Begin by thinking about things that you would want to have available to you, and remember overnight stays away from home when there was something -- or something missing -- that made you uncomfortable. Then think about your guests, and what you know about them. If you're meeting that college boyfriend or second wife for the first time, you may need to ask their significant others about any special needs they might have.
Some people think that you should try to make your home like a hotel. Why would you do that, when you're offering something much better by sharing your home. With all that in mind, check out these tips for making your guests comfortable in your home. And remember -- nothing is more welcoming than a gracious heart.
It's so easy to forget basic items when you pack for a trip, especially if you're in a hurry. Place toothbrushes, toothpaste, razors (his and hers), shaving cream, combs, shampoo, body wash, feminine hygiene products, and lotion in a basket for your guests to use. Try to buy unscented, hypoallergenic products. Those cute soaps and lotions aren't so much fun if a guest gets a rash!
Make sure guests know where to find towels and washcloths intended for their use, and that you provide extras, just in case. Consider providing a blow dryer and hair styling products for your guests as well.
Your home may be warmer or cooler than your guests are used to.
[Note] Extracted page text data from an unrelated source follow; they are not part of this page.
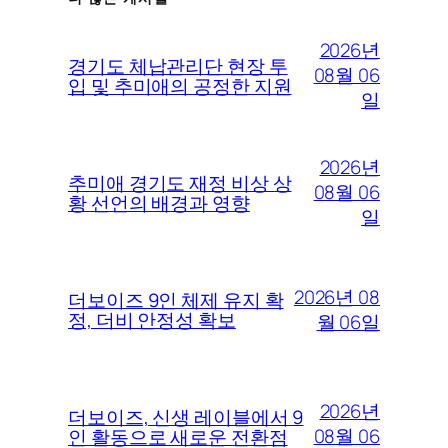
2026년
경기도 체납관리단 현장 투
08월 06
입 및 추미애의 공정한 지원
일
2026년
추미애 경기도 재정 비상 상
08월 06
황 선언의 배경과 영향
일
2026년 08
더보이즈 9인 체제 유지 확
정, 더비 안정성 확보
월 06일
2026년
더보이즈, 신생 레이블에서 9
08월 06
인 활동으로 새로운 전환점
Try making the bed with a light blanket under the comforter, and add a folded blanket at the end of the bed for additional warmth. If you're concerned that it may be too warm, offer a fan. Put a few different kinds of pillows on the bed so each guest can find something comfortable for them. A humidifier set on low can fight dry air and add a little white noise to the room. A nightlight makes it easier to navigate an unfamiliar room in the middle of the night without turning on lamps or overhead lights. Tissues on the nightstand and a small wastebasket in the room are a must.
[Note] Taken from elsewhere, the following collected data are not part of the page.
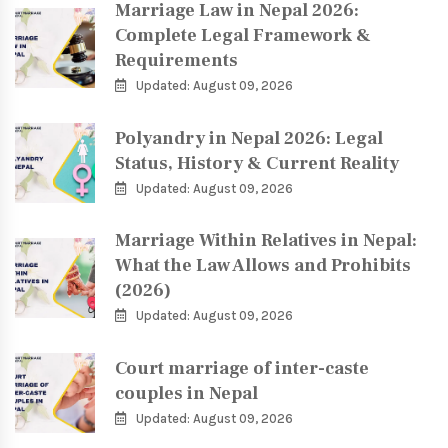
Marriage Law in Nepal 2026:
Complete Legal Framework &
Requirements
Updated: August 09, 2026
Polyandry in Nepal 2026: Legal
Status, History & Current Reality
Updated: August 09, 2026
Marriage Within Relatives in Nepal:
What the Law Allows and Prohibits
(2026)
Updated: August 09, 2026
Court marriage of inter-caste
couples in Nepal
Updated: August 09, 2026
Don’t have a guest room? You can still make an air mattress or pull out bed comfortable and cozy. Adding an “egg crate” mattress pad to either will improve comfort. Don’t skimp on bed linens or amenities – they’ll be even more important. If you can, place a screen or hang a curtain to provide a little extra privacy and make the space cozier, especially if your guests will be sleeping in the family room. Make sure family members and other guests know to steer clear of the area during sleeping hours.
Time zone difference, medication requirements, and personal habits might mean your guests need something to eat or drink long after you've gone to bed. Offer light snacks and beverages in the guest room so that guests won't have to feel awkward asking, or go hungry late at night.
Your guests may keep very different hours than you, or they may just need a little alone time to relax. Offer music, or even a television, in your guest room. Place some of your favorite books or magazines on the nightstand for them to enjoy. Make sure they have the WiFi password and a place to charge their phones and other devices.
Prepare a list of fun and interesting things to do in the area, and how to get there, in case your guests find themselves at loose ends while you are at work, making another airport run, or dealing with last-minute details. Make sure they know when to expect you back, and how to reach you.
Provide plenty of hangers and closet or wardrobe space for your guests to hang clothes, especially if they will be bringing special occasion attire like suits and cocktail dresses. Drawer space for their folded clothes will make them feel more at home and make it more convenient A hamper or laundry bag will help them keep things tidy and organized. If guests will be staying for several days, offer the use of the laundry room if possible.
Make sure there is room in the coat closet or on hooks near the door for your guests to hang their coats. Extra gloves and hats are nice to have on hand for unusually cold weather and joyful snowball fights.
Be prepared for everything from the guest who surprises you with a plus-one to a medical emergency. Purchase a few extra gifts to have on hand for the unexpected guest. You can't go wrong with gloves, gadgets, and grub! Check the schedule for the local urgent care center so you know ahead of time what your options are in case of serious illness or injury. Have Benadryl and hydrocortisone cream on hand for allergic reactions, anti-nausea medication like Bonine or Emetrol, along with Pepto, Immodium, and Tylenol on hand to treat various ailments.
A tiny Christmas tree on the dresser, some festive pillows on the bed, and a little garland around the mirror will show your guests you're happy to welcome them to your home. Leave a light on in the hall or add a nightlight to make it easier to get to the hall bath in the night. A stocking on the mantle and a personalized ornament on the tree are heartwarming touches.
Too much fuss and your guests will feel like a burden -- not enough, and they'll wonder if you really want them there! The better you know your guests, the easier it is to strike the right tone and offer the comforts of home they'll most appreciate. Above all, remember to relax and enjoy their company! Tell them you're happy to have them, thank them for coming, and invite them to come again.